It’s nice to be creative with your food, and this Sweet Lamb and Pumpkin Casserole is a great way to do that. This dish is comforting and delightfully flavourful, with a perfect blend of lamb and pumpkin, with hints of honey and cinnamon. Now, we’ve used diced lamb pieces here, and did brown them first to improve flavour. Definitely recommended!

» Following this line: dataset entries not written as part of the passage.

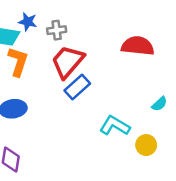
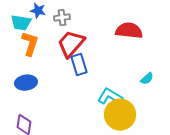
blue rectangle: (77, 87) -> (79, 65), turned -65
yellow circle: (146, 145) -> (120, 115), moved, size x1.8

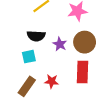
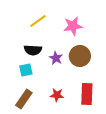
red rectangle: (83, 72) -> (87, 94), moved
red star: (52, 81) -> (57, 95), moved

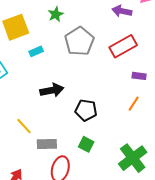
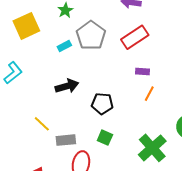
cyan rectangle: (36, 51) -> (64, 46), moved
purple rectangle: (139, 76) -> (143, 71), moved

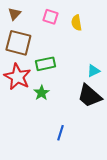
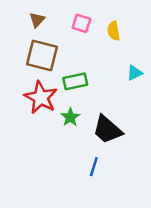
cyan triangle: (93, 71) -> (135, 73), moved
black trapezoid: (89, 96) -> (107, 130), moved

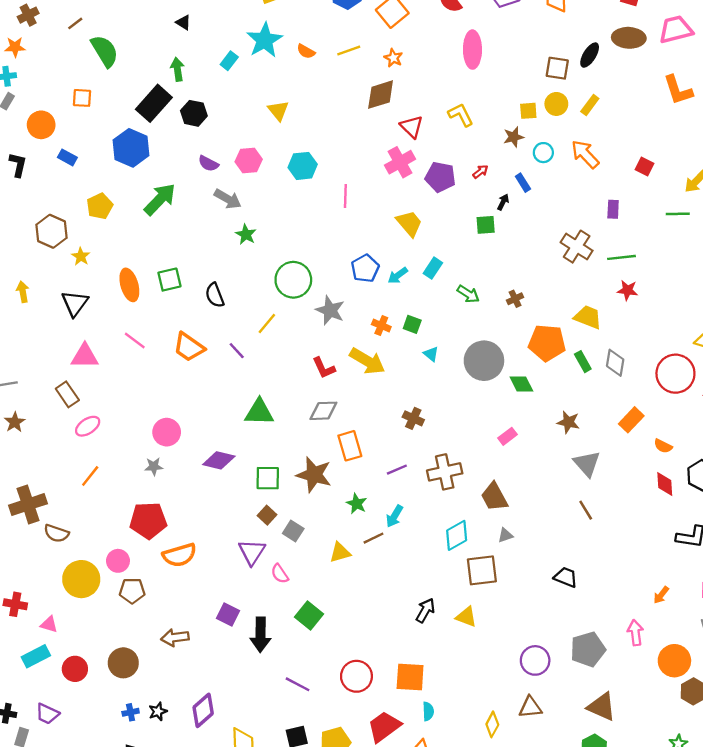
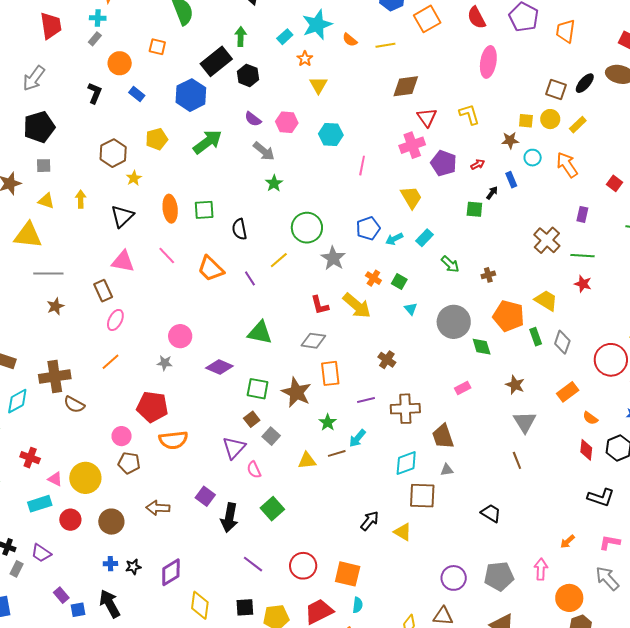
orange star: (393, 58) -> (305, 59), moved
pink ellipse: (88, 426) -> (115, 320), turned -40
yellow circle: (81, 579) -> (85, 478), moved

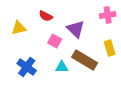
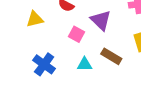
brown rectangle: (85, 60) -> (111, 56), size x0.7

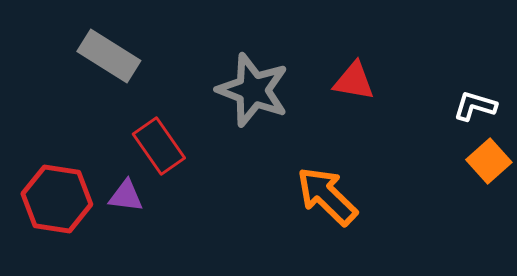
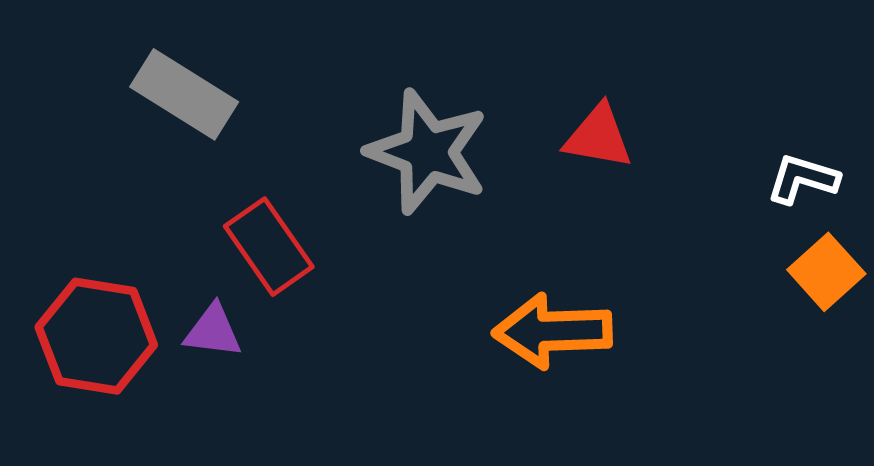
orange arrow: (327, 196) -> (553, 331), turned -46

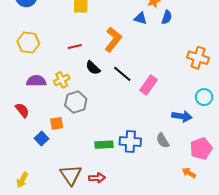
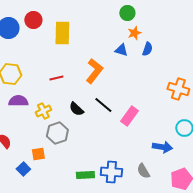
black semicircle: (93, 68) -> (76, 109), moved
purple semicircle: (36, 81) -> (18, 101), moved

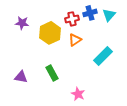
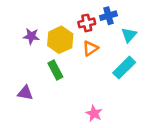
cyan triangle: (109, 15) -> (129, 35), moved
purple star: (22, 23) -> (31, 36), moved
green rectangle: (52, 73) -> (55, 70), moved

If you’re looking to change the spicy flavours up a little, consider changing the ground cinnamon for a stick or two of whole cinnamon. It’s really an interesting flavour.
Method
-
Preheat oven to 180 degrees.
-
In a large casserole dish, melt the butter on a medium heat until foamy. Add the onion and garlic, stirring until onion softens.
-
To this pot add the lamb and brown. Remove lamb, leaving onion and garlic.
-
Add the vinegar and cinnamon, and bring to the boil. Add the lamb back in, turning to coat. Cover with a lid, and cook in preheating oven (stirring now and then) for 30 minutes.
-
After 30 minutes, add the pumpkin and pour over the honey (heat first if cold). Bake, with no lid, for another 50 mins to 1 hour, or until lamb is tender and pumpkin is cooked through.
-
Delicious served with mashed potatoes or steamed potatoes.